*Records shown*.
__________________________________________________

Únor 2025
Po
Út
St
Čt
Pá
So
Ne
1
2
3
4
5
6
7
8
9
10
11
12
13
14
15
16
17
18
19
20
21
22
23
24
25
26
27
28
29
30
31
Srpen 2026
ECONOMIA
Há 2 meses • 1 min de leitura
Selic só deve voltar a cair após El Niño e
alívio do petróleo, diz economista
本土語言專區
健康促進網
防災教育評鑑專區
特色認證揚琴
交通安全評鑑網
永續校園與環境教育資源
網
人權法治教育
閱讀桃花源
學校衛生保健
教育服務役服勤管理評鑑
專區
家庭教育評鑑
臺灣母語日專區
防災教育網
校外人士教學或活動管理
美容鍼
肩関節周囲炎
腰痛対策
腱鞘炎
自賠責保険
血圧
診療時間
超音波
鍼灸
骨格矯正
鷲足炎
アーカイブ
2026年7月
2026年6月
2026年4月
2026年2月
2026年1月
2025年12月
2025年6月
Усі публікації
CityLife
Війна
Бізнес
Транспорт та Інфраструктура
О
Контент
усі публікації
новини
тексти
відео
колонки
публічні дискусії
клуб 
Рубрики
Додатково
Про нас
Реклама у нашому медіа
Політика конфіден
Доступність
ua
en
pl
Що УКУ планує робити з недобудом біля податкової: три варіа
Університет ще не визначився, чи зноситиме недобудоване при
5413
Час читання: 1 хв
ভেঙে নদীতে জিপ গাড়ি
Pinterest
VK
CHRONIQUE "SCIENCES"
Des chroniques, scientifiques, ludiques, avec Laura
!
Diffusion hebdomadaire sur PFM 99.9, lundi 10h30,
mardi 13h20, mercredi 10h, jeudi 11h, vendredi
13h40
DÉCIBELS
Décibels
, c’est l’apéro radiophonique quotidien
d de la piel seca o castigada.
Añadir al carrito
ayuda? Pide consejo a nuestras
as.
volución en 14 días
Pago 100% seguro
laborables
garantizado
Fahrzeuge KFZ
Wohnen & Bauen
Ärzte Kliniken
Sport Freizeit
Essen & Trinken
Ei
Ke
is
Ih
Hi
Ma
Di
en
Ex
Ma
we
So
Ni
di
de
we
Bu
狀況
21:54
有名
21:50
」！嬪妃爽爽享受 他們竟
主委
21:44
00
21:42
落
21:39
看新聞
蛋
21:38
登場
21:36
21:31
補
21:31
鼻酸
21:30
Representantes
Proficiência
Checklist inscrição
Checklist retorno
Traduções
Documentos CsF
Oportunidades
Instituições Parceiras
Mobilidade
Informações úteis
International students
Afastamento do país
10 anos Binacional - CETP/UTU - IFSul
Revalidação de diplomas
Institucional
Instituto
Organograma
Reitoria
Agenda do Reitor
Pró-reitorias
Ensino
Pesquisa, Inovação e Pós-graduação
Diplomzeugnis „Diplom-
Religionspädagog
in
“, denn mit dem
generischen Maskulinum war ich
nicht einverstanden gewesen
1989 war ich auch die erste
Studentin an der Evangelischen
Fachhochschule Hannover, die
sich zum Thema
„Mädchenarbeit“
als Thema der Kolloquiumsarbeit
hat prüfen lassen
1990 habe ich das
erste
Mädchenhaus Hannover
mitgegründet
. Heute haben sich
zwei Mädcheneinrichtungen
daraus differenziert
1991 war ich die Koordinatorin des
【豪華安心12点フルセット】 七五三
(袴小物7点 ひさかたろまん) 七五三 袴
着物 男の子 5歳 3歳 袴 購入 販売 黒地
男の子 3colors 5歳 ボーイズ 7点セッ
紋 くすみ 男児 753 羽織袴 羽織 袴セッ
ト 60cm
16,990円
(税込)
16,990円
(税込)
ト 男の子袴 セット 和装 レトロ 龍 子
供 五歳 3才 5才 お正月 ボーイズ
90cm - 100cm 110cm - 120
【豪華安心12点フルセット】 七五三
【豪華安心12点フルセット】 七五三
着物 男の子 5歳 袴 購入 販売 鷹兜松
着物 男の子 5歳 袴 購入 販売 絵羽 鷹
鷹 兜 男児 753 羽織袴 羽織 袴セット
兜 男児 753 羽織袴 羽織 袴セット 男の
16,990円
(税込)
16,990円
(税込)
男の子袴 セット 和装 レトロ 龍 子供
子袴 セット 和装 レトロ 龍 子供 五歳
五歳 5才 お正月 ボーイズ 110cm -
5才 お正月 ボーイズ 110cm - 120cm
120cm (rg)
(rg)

__________________________________________________

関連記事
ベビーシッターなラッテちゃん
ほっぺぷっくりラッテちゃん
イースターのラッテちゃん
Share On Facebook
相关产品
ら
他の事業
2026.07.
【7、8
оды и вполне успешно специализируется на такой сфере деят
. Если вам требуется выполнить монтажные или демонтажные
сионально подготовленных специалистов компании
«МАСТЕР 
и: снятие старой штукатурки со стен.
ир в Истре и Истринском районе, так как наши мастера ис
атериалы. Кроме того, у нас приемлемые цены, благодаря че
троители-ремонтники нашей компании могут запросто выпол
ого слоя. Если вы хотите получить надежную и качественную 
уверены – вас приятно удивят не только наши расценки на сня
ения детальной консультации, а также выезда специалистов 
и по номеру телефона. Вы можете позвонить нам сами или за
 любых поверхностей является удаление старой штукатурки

__________________________________________________

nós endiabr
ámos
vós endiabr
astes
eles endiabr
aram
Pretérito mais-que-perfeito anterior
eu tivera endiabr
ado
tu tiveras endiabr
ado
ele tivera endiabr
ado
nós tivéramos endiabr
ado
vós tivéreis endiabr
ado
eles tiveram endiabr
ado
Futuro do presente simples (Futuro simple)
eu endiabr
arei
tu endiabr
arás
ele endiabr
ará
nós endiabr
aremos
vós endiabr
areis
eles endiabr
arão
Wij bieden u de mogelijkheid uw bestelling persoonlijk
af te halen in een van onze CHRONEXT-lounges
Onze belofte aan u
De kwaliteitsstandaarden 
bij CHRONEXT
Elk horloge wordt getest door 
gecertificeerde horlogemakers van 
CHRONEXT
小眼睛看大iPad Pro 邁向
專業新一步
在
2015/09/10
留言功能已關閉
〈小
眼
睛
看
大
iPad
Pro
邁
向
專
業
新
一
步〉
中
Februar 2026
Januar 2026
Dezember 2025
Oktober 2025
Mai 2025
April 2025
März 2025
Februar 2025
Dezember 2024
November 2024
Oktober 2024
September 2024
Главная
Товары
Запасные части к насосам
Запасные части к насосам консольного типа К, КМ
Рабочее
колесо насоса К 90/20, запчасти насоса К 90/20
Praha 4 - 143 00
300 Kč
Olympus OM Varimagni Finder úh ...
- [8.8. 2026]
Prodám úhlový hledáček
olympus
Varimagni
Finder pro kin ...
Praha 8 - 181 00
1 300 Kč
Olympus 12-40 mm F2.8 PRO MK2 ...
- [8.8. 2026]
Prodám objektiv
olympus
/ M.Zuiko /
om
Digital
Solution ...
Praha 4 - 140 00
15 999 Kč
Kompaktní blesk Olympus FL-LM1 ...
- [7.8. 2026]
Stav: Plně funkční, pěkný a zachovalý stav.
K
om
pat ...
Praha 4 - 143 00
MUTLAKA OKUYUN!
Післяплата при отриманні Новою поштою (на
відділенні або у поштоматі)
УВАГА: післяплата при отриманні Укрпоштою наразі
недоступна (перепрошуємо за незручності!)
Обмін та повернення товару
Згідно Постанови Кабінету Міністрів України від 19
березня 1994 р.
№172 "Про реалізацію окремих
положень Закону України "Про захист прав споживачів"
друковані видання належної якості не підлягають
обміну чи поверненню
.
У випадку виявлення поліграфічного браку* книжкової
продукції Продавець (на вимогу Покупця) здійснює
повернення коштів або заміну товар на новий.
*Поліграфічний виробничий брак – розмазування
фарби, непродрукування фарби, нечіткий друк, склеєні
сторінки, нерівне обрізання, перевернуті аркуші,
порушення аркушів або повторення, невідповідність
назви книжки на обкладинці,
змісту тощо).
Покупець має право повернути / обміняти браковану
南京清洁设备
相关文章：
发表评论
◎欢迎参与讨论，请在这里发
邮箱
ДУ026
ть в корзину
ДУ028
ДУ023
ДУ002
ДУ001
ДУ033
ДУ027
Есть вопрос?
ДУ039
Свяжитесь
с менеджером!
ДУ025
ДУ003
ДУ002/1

__________________________________________________

Set down exactly the lines of the data above, beginning with the line that has "International students" and ending with the line that has "zwei Mädcheneinrichtungen", and no others.

International students
Afastamento do país
10 anos Binacional - CETP/UTU - IFSul
Revalidação de diplomas
Institucional
Instituto
Organograma
Reitoria
Agenda do Reitor
Pró-reitorias
Ensino
Pesquisa, Inovação e Pós-graduação
Diplomzeugnis „Diplom-
Religionspädagog
in
“, denn mit dem
generischen Maskulinum war ich
nicht einverstanden gewesen
1989 war ich auch die erste
Studentin an der Evangelischen
Fachhochschule Hannover, die
sich zum Thema
„Mädchenarbeit“
als Thema der Kolloquiumsarbeit
hat prüfen lassen
1990 habe ich das
erste
Mädchenhaus Hannover
mitgegründet
. Heute haben sich
zwei Mädcheneinrichtungen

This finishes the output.